*** Opening Task data ***

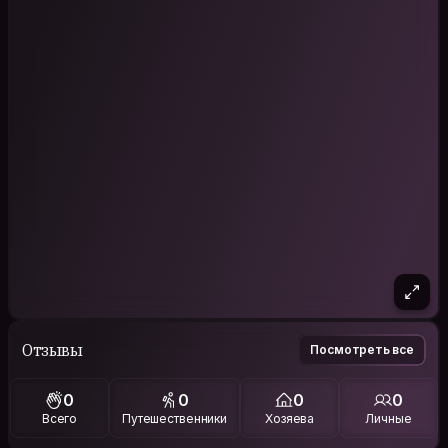
Отзывы
Посмотреть все
0
0
0
0
Всего
Путешественники
Хозяева
Личные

*** Closing Task data ***

### Work item:
Excluding the images, return each record above precisely as written.

### Reply to the task:
Отзывы
Посмотреть все
0
0
0
0
Всего
Путешественники
Хозяева
Личные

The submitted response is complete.